(Saved data entries)
**********
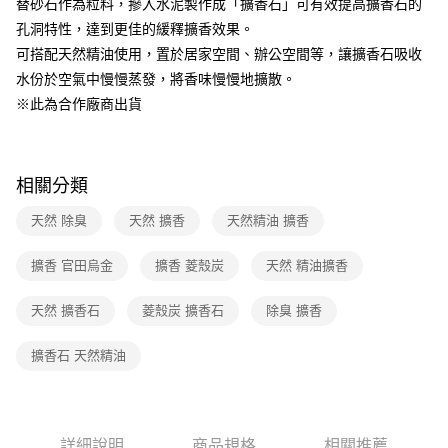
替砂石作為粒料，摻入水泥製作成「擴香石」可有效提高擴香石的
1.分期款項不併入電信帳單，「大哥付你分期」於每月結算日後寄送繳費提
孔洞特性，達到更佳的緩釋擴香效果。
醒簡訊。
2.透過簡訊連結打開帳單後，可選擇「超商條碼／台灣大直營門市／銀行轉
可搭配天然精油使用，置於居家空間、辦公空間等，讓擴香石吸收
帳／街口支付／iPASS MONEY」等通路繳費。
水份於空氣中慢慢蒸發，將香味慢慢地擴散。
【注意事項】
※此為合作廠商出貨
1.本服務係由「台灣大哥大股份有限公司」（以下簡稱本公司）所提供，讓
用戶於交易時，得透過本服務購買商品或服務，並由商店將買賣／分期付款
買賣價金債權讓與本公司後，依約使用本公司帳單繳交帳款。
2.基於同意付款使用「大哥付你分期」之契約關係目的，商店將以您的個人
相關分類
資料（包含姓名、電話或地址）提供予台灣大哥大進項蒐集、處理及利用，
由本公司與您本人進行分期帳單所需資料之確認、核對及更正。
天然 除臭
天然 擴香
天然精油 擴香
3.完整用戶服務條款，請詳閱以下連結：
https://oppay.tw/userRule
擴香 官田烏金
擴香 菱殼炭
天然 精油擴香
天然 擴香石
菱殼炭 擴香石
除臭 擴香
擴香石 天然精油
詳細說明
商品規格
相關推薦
**********
To do. Your answer must be a copy of every line in the data above that holds the string "大哥付你分期".

Result of the exercise.
1.分期款項不併入電信帳單，「大哥付你分期」於每月結算日後寄送繳費提
2.基於同意付款使用「大哥付你分期」之契約關係目的，商店將以您的個人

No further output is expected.